2023 H1 Roadmap
wjones127 opened this issue · 7 comments
Work committed to
These are projects current contributors are working on.
- (P0) Data Acceptance Tests running in CI (@wjones127)
- (P0) Fully protocol compliant optimistic commit protocol (conflict resolution). - (#632) (@roeap)
- (P0) ADBC driver: create / read / append / overwrite (@wjones127)
- Lay foundation for DuckDB plugin, more language bindings (R), and cross-language Polars support (R and Javascript, in addition to Python)
- (P1) Python bindings integrated with ADBC driver (@wjones127)

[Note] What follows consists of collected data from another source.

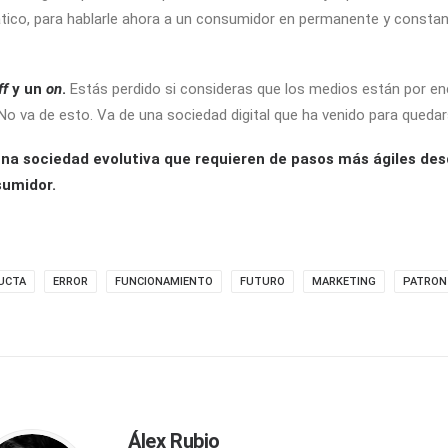
tico, para hablarle ahora a un consumidor en permanente y consta
ff
y un
on
.
Estás perdido si consideras que los medios están por enci
 No va de esto. Va de una sociedad digital que ha venido para quedar
a sociedad evolutiva que requieren de pasos más ágiles desde
sumidor.
UCTA
ERROR
FUNCIONAMIENTO
FUTURO
MARKETING
PATRON
Álex Rubio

- ADBC to supersede PyArrow-based reader / writer.
- (P0) Remove experimental marker from Python writer (@wjones127)
- (P0) Writer version 2 support in operation module (@wjones127)
- (TBD) Provide async features in the Python binding (@fvaleye)
- (TBD) Airbyte <> Delta Lake integration (@fvaleye)
- More Rust documentation
- Figure out where to host
- Figure out SEO
- Probably migrate off of github.io
- Blog posts (@MrPowers)
- PyO3 blog post good for Rust audience
- Content for Azure. Developer advocacy arm of Azure is very impressive. They spread this message.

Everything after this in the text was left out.